Information KAGE is an information security framework which I proposed to establish high level and simple guidelines for information protection. The framework offers in part a concept called Know Your Data which we will explore.
As you may know, the US Patriot Act was partly established to required banks to implement Know Your Customer (KYC) programs for identifying customers and monitoring their transactions. The KAGE data security framework is not very much different from the KYC conceptually whereby it requires concerned parties to establish a data knowledge framework called Know Your Data (KYD) in order to protect information during the entire data life cycle. Information KAGE requires that data must be classified, located, protected, and monitored throughout the data lifecycle. That said, the data classification value must be assigned objectively in order to also meet the external security requirements such as regulations and contractual agreements.
The KAGE framework proposes 4 high level principles for data protection which are identified by each latter in the KAGE acronym. This acronym is proposed to help remember each principle of the framework.
Know Your Data (KYD) - When developing an information security strategy, professionals must first identify and Know what information they want to protect for their companies. Once data is identified, it must be classified and assigned risk ratings to determine how each data record should be protected. Afterwards, we must track down how target data is introduced into our environments, how it leaves the environment, what systems support the data flow, who should have access, how to protect during data transmission and storage, and when to retire data in order to ensure data is protected at all times.
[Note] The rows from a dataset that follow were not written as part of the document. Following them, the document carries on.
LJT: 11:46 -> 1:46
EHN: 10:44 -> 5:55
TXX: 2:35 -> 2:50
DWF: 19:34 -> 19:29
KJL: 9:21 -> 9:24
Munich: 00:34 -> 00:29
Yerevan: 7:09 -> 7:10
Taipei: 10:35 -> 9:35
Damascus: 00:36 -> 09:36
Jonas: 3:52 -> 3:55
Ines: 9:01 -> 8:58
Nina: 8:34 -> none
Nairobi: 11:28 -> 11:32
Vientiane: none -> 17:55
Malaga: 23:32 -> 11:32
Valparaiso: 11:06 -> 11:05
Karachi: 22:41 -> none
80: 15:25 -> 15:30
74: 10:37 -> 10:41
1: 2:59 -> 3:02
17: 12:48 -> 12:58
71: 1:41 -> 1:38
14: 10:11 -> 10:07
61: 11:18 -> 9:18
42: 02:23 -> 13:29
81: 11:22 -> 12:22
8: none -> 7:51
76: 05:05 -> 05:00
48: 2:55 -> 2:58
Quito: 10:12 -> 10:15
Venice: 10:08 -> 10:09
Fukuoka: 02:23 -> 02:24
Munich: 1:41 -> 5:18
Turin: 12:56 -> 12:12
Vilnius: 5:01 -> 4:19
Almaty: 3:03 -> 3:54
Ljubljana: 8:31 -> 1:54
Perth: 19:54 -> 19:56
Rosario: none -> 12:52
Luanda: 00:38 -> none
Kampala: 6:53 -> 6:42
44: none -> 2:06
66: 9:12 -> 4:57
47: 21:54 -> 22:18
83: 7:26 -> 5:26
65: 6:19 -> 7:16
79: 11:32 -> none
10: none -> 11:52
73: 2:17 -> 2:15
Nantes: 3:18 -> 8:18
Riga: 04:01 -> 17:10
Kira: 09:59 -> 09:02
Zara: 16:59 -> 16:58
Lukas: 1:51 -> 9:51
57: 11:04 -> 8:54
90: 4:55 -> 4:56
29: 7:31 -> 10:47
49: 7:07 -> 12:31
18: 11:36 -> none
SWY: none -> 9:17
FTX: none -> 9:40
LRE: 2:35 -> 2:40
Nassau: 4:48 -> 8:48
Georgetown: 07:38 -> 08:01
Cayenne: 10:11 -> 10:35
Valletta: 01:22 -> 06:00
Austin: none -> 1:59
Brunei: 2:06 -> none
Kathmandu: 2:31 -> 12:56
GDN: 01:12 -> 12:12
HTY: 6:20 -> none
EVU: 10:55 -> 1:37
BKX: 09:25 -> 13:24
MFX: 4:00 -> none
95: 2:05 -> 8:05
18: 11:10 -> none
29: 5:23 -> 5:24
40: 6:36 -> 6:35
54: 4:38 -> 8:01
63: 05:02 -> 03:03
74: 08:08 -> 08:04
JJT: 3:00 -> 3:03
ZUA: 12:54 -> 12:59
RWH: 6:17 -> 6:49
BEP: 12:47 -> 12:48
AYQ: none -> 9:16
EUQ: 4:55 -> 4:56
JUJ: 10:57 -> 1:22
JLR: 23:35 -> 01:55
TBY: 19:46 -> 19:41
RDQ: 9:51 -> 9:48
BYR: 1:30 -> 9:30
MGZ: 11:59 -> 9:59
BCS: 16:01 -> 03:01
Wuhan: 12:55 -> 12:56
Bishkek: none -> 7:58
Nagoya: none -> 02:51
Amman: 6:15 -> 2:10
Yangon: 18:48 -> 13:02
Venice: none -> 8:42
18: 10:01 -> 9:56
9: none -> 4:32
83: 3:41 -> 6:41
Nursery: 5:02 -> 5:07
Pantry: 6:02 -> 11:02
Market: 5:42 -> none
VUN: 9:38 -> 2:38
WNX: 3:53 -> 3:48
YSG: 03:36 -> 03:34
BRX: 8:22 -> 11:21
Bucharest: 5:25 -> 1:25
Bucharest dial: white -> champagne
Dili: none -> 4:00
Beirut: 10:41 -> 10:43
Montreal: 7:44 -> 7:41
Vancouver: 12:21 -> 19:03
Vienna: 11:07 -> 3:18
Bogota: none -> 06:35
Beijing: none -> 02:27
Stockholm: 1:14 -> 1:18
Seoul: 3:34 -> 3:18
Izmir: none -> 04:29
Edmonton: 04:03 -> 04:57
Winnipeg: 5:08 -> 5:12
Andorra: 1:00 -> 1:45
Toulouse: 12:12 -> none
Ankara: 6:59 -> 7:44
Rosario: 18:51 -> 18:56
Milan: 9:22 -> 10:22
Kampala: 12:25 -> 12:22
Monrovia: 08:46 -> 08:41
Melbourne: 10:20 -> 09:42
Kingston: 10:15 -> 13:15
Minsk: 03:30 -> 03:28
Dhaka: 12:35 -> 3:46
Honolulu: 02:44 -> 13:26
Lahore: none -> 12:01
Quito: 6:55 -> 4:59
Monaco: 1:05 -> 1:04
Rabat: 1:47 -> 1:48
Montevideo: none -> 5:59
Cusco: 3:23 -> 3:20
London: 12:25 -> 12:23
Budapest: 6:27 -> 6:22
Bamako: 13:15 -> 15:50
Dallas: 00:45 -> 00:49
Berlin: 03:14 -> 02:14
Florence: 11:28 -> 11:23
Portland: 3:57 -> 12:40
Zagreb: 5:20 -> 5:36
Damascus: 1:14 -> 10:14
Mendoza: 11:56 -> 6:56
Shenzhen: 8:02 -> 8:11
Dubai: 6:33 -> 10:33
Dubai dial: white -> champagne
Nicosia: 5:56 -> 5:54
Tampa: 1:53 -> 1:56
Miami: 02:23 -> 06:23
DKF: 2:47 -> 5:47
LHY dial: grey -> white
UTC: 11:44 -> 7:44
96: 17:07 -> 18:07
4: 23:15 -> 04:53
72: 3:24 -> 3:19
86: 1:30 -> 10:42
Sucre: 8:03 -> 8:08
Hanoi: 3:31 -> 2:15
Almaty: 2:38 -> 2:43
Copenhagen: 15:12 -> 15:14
The KYD process can be accomplished with a documented data flow diagram which can be used to review, approve, and formally document the agreed upon data flow. Each time the data flow is changed, the data flow diagram must be updated, reviewed and approved again.
Articulate - Upon documentation of the information protection scope and strategy, management must Articulate their security scope and strategy to the appropriate parties.There are many ways that specific information can be conveyed to all appropriate parties effectively. Visit Identity Management Institute website for communication resources.
Guide - Sometimes, employees have a hard time understanding and interpreting the security requirements and purpose and therefore management must make an effort to Guide and help employees to understand what is expected of them to help the company better secure its confidential information. Targeted training and a strategy is necessary to make risk awareness and education effective.Visit Identity Management Institute website for training resources.
Enforce - Following the creation and communication of all relevant information security documentation related to the scope and strategy of the security efforts, management must Enforce compliance with its security directives through continuous monitoring. The data must be monitored to make sure data is managed according to data classification and the data flow diagram.